(Fordham News profiled incoming freshmen breaking new ground as the first in their families to go to college.)
In his early teens, Tim Cung saw the movie Wall Street, and began watching films focused on the financial industry.
“The movies I saw had a lot of financial jargon, and I started to research the [terminology],” said Cung, a freshman at the Gabelli School of Business who grew up as an only child of immigrant parents.
His curiosity hit a peak when his high school, Brooklyn Tech, began offering finance as a pre-college major. He took courses in accounting, finance, and enrolled in AP economics—which was, coincidentally, taught by an instructor who once worked on Wall Street.
“Before I took AP economics, I thought [economics]was all about money,” he said. “But it’s actually about resources, and how to allocate them effectively.”
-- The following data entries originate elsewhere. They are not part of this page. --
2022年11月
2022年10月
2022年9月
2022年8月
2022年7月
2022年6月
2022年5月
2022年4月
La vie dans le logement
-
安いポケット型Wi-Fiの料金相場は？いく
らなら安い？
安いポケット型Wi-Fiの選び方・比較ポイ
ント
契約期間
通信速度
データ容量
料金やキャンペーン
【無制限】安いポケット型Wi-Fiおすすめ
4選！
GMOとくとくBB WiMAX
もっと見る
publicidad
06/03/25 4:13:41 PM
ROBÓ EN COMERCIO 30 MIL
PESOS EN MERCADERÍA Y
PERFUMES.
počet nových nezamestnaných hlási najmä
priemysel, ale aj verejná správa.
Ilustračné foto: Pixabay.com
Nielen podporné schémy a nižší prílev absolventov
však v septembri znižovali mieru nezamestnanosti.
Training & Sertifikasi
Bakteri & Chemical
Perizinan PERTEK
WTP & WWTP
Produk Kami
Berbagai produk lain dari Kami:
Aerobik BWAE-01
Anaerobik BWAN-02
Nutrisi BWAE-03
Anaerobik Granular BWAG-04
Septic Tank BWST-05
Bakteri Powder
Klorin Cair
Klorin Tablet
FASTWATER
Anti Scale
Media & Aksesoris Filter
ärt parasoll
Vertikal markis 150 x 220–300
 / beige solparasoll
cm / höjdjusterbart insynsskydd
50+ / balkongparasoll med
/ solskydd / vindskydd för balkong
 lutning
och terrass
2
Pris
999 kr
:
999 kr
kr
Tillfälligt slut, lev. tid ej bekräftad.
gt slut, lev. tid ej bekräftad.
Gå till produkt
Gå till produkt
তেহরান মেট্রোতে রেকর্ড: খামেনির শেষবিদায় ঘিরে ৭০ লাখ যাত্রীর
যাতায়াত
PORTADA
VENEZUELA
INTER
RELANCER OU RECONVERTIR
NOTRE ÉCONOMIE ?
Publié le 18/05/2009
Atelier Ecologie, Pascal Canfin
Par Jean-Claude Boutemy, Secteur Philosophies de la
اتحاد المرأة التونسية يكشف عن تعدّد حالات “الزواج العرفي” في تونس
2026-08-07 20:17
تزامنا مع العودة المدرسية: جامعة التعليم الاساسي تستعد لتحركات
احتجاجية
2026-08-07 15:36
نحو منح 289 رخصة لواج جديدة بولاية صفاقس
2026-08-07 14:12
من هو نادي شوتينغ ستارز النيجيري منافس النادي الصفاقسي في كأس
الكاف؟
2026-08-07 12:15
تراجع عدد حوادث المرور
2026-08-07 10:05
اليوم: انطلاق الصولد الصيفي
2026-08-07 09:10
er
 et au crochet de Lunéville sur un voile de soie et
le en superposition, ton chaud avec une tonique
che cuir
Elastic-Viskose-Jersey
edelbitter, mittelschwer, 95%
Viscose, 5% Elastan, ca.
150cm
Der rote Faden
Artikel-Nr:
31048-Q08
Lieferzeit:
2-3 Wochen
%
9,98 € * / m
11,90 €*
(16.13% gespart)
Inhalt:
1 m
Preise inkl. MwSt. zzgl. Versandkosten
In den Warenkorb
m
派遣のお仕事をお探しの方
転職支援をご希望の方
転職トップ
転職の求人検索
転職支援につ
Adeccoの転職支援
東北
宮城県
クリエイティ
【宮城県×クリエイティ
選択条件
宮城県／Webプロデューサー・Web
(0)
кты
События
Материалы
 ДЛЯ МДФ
Now, Cung is the first person in his family to attend college, where he plans to study finance.
Cung said his father was born in Vietnam after his grandparents fled China when the communists came into power in the late 1940s. His mother, also of Chinese heritage, was born in Malaysia after her family fled from their homeland. Neither of his parents graduated from high school.
“It’s exciting to be attending college, because I’m venturing into uncharted territories,” he said.
Cung, who grew up on the Lower East Side of Manhattan, said his family “always seemed to be going from place to place to achieve a better life.” Since his parents didn’t understand the American education system, Cung said, he learned how to be self-reliant and independent—as early as elementary school.
“Ever since I started school, my parents said, ‘We’re sorry, we couldn’t provide any aid for you in terms of your education. We can’t help you get awards or fill out paperwork. We’re sorry about that. You’re going to have to learn to take care of those matters by yourself.’”
As Cung enters his first year at Fordham, which he said was made possible through a scholarship and a generous aid package from the University, he is determined to accomplish his goals.
“Being a first generation student means that I’m in pursuit of the American dream,” he said.
“It’s all about providing a better future for our families and for ourselves.”